In light of the pathological features of chronic thrombotic microangiopathy and persistent proteinuria, plasma exchanges with fresh frozen plasma were performed. This therapy led to transient normalization of haemolysis and a nearly 3-fold reduction of proteinuria. However, creatinine and proteinuria began to rise again, and rituximab 375 mg/m2 was administered. Finally, end-stage renal disease developed, and dialysis was initiated. As the family history for kidney disease was negative at that time, 3 years later, the patient received a living related donor transplant from his mother. During the next 4 years of follow-up, the patient developed neither haematuria, nor proteinuria. LDH returned to the reference range, while haptoglobin remained suppressed. A post-transplant biopsy 3 years after transplantation did not provide evidence of splitting of the GBM in the donor organ, nor of GBM thinning (309 ± 74 nm, reference value 320 ± 50 nm; Supplementary Figure S1C and D).
Seven years after the first contact, a maternal cousin of the patient presented at the age of 18 years with nephrotic-range proteinuria (4.8 g/g creatinine) as an incidental finding. Renal function was normal, and there were no features of haemolysis. The cousin did not report any eye or hearing problems. The kidney biopsy showed a mesangio-proliferative glomerulonephritis with mesangial sclerosis with IgM, IgG, C3 and C1q deposits. Therapy with an ACE inhibitor was initiated, while a trial of therapy with prednisolone had no effect.

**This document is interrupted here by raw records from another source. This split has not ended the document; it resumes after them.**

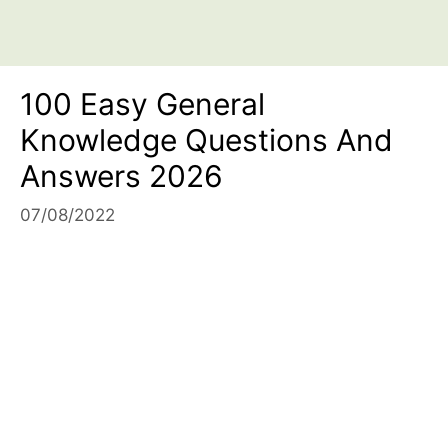
100 Easy General
Knowledge Questions And
Answers 2026
07/08/2022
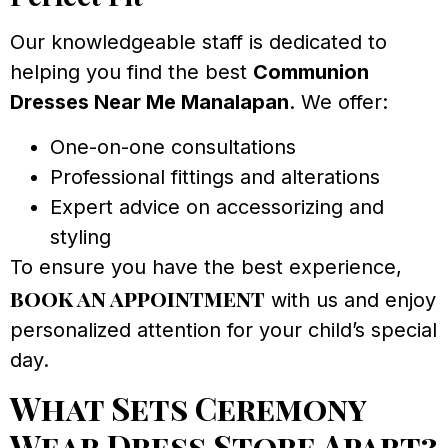
Our knowledgeable staff is dedicated to
helping you find the best
Communion
Dresses Near Me Manalapan
. We offer:
One-on-one consultations
Professional fittings and alterations
Expert advice on accessorizing and
styling
To ensure you have the best experience,
book an appointment
with us and enjoy
personalized attention for your child’s special
day.
What Sets Ceremony
Wear Dress Store Apart?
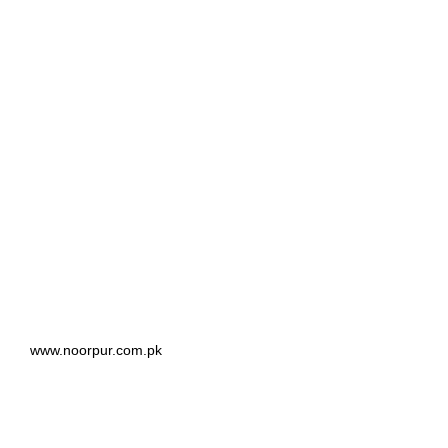
www.noorpur.com.pk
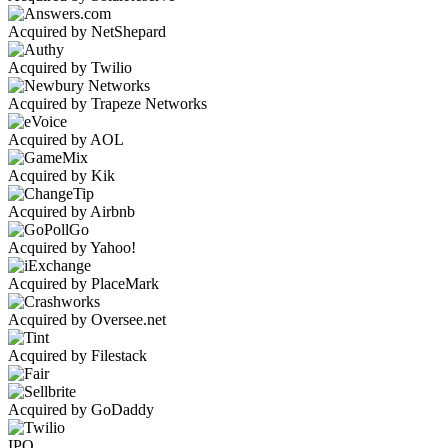
Acquired by NetShepard
Acquired by Twilio
Acquired by Trapeze Networks
Acquired by AOL
Acquired by Kik
Acquired by Airbnb
Acquired by Yahoo!
Acquired by PlaceMark
Acquired by Oversee.net
Acquired by Filestack
Acquired by GoDaddy
IPO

Because of the co-occurrence, whole-exome sequencing was performed on selected family members (Figure 2B). We found a thymine-to-guanine substitution at nucleotide 665 (c.T665G, rs281874761) in exon 5 of the COL4A5 gene on the X chromosome, resulting in a phenylalanine-to-cysteine missense mutation at codon 222 (p.F222C). The mutation, confirmed by Sanger sequencing (Figure 2C), disrupts an amino acid sequence highly conserved down to zebrafish, and is not found in data from large-scale sequencing projects (1000 Genomes Project, Exome Sequencing Project, ExAC Browser). It is rated as damaging by several prediction softwares (PolyPhen2, SIFT, CADD). So far, the mutation has been identified in one previous report of a family with end-stage renal disease without signs of Alport syndrome [6]. This report did not contain any information on the presence of thrombotic microangiopathy. Whole-exome sequencing did not reveal any additional known or novel and potentially disease-causing mutations (defined as stop, splice, missense or frameshift mutations) of frequency <1% in large-scale sequencing data and predicted pathogenicity in COL4A5 or other genes causing known monogenic kidney diseases including complement factors (Supplementary Table S1).
Discussion
We report on a patient with a COL4A5 mutation with glomerular disease and signs of chronic thrombotic microangiopathy.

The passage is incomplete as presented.